Sample size calculation was done using the main outcome variable (total surgical time). Previous studies indicate that surgical time for ThuFLEP is 71.6 minutes [8]. The time for MoLEP may be at least 5 minutes less. Accepting an alpha risk of 5% and a beta risk of 20% in a two-tailed test, a total of 120 patients are needed (60 in each study group). A common standard deviation of 9 minutes change is assumed. A loss to follow-up rate of 15% has been estimated.
Randomization between the two surgery groups will be performed using the Efron procedure to balance the groups in terms of the number of subjects. The calculation will be carried out with the !RndSeq macro for SPSS Statistics. It will be conducted centrally by a person independent of the surgeon.

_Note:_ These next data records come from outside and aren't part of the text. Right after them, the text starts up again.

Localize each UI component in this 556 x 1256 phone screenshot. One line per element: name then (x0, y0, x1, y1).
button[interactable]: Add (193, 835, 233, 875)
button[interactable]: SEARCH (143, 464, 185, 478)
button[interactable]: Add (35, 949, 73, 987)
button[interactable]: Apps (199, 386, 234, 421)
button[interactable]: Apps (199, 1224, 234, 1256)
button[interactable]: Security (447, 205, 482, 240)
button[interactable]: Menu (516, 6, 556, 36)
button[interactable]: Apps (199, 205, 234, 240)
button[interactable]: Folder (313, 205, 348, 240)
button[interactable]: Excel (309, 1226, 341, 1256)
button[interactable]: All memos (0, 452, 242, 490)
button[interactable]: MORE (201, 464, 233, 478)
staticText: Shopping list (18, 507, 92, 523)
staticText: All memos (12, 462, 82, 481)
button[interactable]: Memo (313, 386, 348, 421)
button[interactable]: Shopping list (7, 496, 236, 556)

Statistical Analysis: For quantitative variables, measures of central tendency and dispersion will be .provided. Normality tests will be conducted using the Shapiro-Wilk test. For qualitative variables, valid percentages will be shown. Sociodemographic and clinical data, as well as the main study variables, will be compared between study groups using the Student's t-test (Mann-Whitney U test in case of non-normality). Chi-square test or Fisher's test (if any observed frequency is <5) will be used for qualitative variables. A multivariate linear regression model will be constructed to determine variables related to surgical time. Beta coefficients and 95% confidence intervals (CI) will be determined. A preliminary study will be conducted on potential confounding and interacting factors. Adjustment will be made for clinically or bibliographically relevant variables. Interaction will be tested using the likelihood ratio test. A significant difference will be accepted in all tests with a p-value <0.05. R Studio statistical package (V2.5.1) will be used for data analysis.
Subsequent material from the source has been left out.